Standard Chartered Downgrades Bitcoin Price PredictionsIn a note shared on X by VanEck head of research Matthew Sigel, Standard Chartered argues that Bitcoin’s traditional halving cycle has been overtaken by ETF-driven flows. The bank writes: “With the advent of ETF buying, we think the BTC halving cycle is no longer a relevant price driver. The logic in previous cycles (when US ETFs did not exist) – i.e., prices would peak about 18 months after each halving and decline thereafter – is no longer valid, in our view.”
The report adds that it will “take a break of the current all-time high ($ 126,000 on 6 October 2025) to prove that; we expect this to happen in H1-2026.”
Alongside that shift in framework, the bank re-profiled its multi-year Bitcoin targets. According to the figures shared by Sigel, Standard Chartered has lowered its 2025 forecast from $200,000 to $100,000, its 2026 target from $300,000 to $150,000, its 2027 projection from $400,000 to $225,000, its 2028 estimate from $500,000 to $300,000, and its 2029 prediction from $500,000 to $400,000 while keeping a $500,000 target for 2030.
Geoff Kendrick, Standard Chartered’s head of digital assets research, characterises the recent drawdown as painful but not structural.

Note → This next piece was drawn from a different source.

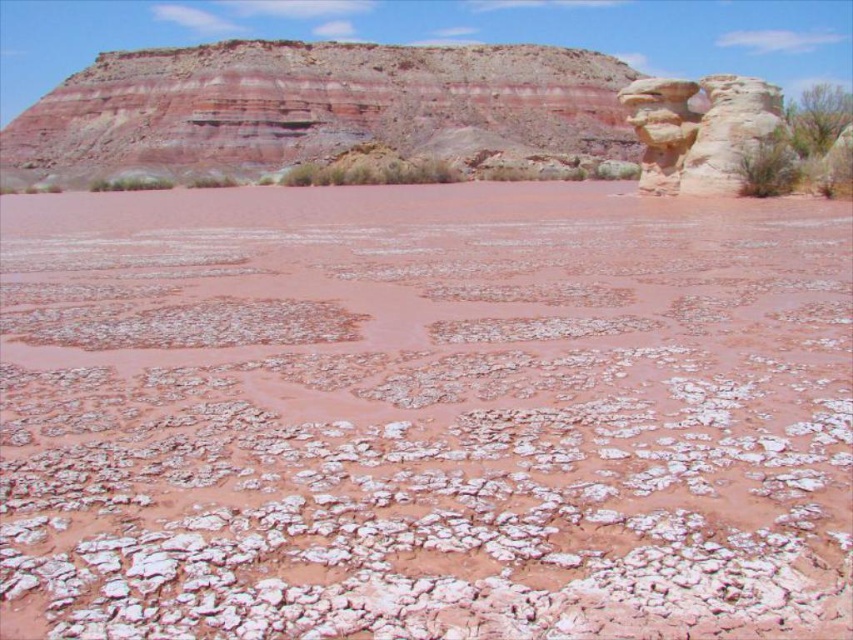 You are a geologist examining the desert scene. You need to determine the relative positions of the dried mud at center and the smooth sandstone rock formation at upper right. Which object is positioned to the right of the other?

The smooth sandstone rock formation at upper right is positioned to the right of the dried mud at center.

You are standing at the point marked as point [422,413] in the desert scene. What type of terrain are you currently standing on?

The point [422,413] is on dried mud at center, so you are standing on dried mud terrain.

He describes the current phase as “a cold breeze,” explicitly rejecting the notion of a new crypto winter and noting that the magnitude of the pullback remains consistent with corrections seen in past bull cycles.

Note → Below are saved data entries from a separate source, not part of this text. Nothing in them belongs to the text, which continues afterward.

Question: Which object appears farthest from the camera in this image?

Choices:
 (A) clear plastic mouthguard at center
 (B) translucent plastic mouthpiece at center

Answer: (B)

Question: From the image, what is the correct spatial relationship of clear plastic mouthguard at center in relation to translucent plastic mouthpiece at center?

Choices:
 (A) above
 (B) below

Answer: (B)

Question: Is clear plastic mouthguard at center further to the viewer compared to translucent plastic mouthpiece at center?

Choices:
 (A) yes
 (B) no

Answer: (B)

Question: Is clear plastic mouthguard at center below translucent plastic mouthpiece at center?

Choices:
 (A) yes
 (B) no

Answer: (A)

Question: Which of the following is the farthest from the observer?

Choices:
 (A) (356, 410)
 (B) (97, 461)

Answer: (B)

At the same time, he points out that weaker valuations for listed Bitcoin treasury companies have curtailed their ability to act as major marginal buyers, leaving spot ETFs as the primary driver of near-term gains.
Wall Street Giant Bernstein AgreesThe downgrade also lands in the context of a broader rethink on Wall Street. One day earlier, on December 8, Sigel shared a separate note from Bernstein that reached a similar conclusion about Bitcoin’s market structure.
Bernstein wrote that “the Bitcoin cycle has broken the 4-year pattern (cycle peaking every 4 years) and is now in an elongated bull-cycle with more sticky institutional buying offsetting any retail panic selling.”
Despite an approximately 30% correction, the firm notes that “we have seen less than 5% outflows via ETFs.” On that basis, Bernstein now moves its 2026 Bitcoin price target to $150,000, sees the cycle “potentially peaking in 2027E at $200,000,” and keeps its long-term 2033 target at roughly $1,000,000 per BTC.
Both Standard Chartered and Bernstein are converging on the same structural message: the halving alone no longer explains Bitcoin’s trajectory. ETF flows, institutional positioning and balance-sheet dynamics are now the core variables, even if their precise price targets and timelines diverge.
At press time, Bitcoin traded at $92,686.